Numerical simulation on the working performance of slim-hole jet-suction hydraulic impactor

The hydraulic impactor based drilling technology is one effective method to improve the rate of penetration (ROP) and drilling efficiency of hard formations in deep wells. In order to study the actual working performance of jet-suction impactors, this paper carried out finite element simulation analysis on the existing jet-suction impactors, studied the influences of hammer mass, pump displacement and nozzle diameter on impact energy and impact frequency, and selected the optimal working parameters. It is indicated that at the constant boundary condition, pump displacement and nozzle diameter, the impact energy of the tool increases and the impact frequency decreases with the increase of the hammer mass.

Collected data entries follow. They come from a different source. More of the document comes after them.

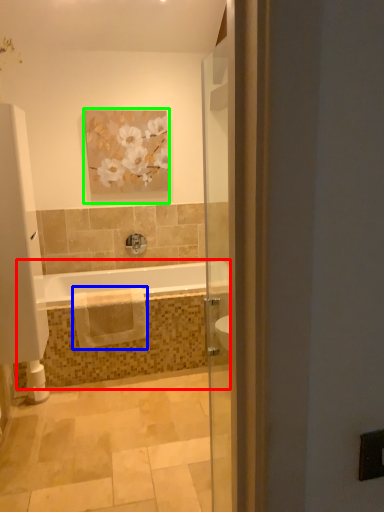 Question: Considering the real-world distances, which object is farthest from bath (highlighted by a red box)? material (highlighted by a blue box) or picture frame (highlighted by a green box)?

Choices:
 (A) material
 (B) picture frame

Answer: (B) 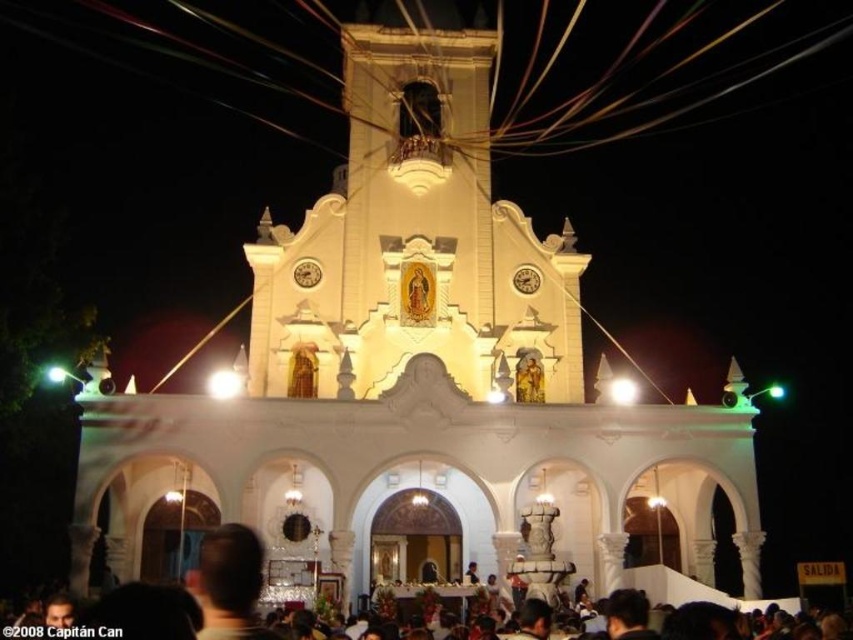 Which of these two, metallic wire at upper center or black matte crowd at lower center, stands taller?

metallic wire at upper center is taller.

When the hammer mass is 9.675 kg, both impact energy and impact frequency (1 397 times/min) are higher and the hammer mass consumed in the backward stroke is less. And at this moment, the hammer mass is optimal. When the nozzle diameter is constant, both internal pressure drop and impact frequency of the tool increase with the increase of the pump displacement. When the pump displacement is constant, both internal pressure drop and impact frequency of the tool decrease with the increase of the nozzle diameter. By virtue of the finite element method, the working performance of impactors under different working parameters was simulated and analyzed, so as to lay the good base for its actual application in the field.